The task :: What lines below contain the word "elke"? Please pull each one out.

(Stored data entries)
────────────────────

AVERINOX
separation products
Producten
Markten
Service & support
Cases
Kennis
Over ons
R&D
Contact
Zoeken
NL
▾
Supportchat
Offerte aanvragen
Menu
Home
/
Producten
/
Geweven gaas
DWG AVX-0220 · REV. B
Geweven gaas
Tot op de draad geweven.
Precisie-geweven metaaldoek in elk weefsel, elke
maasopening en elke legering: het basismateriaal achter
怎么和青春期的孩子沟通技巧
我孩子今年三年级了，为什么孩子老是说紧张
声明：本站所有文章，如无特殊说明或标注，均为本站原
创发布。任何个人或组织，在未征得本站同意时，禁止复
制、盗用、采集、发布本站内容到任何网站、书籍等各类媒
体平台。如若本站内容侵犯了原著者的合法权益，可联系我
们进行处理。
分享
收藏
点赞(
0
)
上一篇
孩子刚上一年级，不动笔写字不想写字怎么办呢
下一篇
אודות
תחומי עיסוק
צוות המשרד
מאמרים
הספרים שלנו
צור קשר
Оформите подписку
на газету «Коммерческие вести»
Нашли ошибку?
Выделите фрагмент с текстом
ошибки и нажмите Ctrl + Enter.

────────────────────

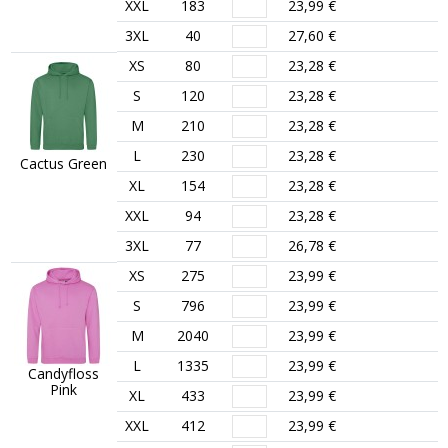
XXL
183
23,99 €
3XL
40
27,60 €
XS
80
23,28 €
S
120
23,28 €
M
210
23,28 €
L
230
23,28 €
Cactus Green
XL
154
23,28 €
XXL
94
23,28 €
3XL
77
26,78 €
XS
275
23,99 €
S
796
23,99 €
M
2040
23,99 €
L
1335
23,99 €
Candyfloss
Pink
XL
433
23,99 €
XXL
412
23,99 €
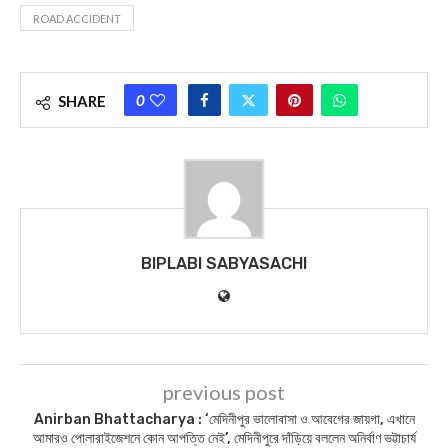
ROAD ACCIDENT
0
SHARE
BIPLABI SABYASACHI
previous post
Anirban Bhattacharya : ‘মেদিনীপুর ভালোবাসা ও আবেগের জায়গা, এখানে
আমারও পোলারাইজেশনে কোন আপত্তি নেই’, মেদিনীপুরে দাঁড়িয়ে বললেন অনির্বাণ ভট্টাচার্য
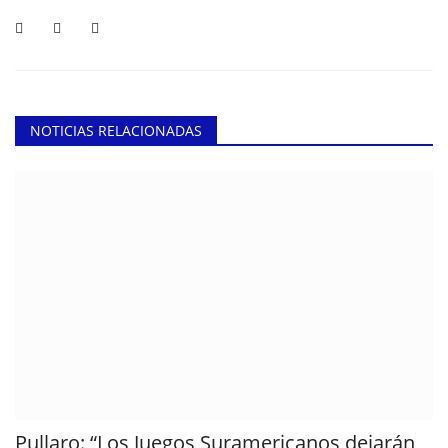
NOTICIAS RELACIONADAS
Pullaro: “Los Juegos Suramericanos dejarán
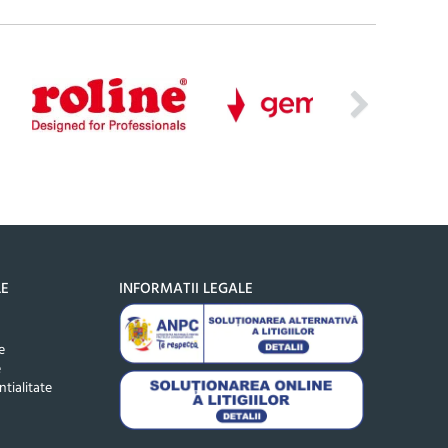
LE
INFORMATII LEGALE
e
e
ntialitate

────────────────────

Written answer ::
Precisie-geweven metaaldoek in elk weefsel, elke
maasopening en elke legering: het basismateriaal achter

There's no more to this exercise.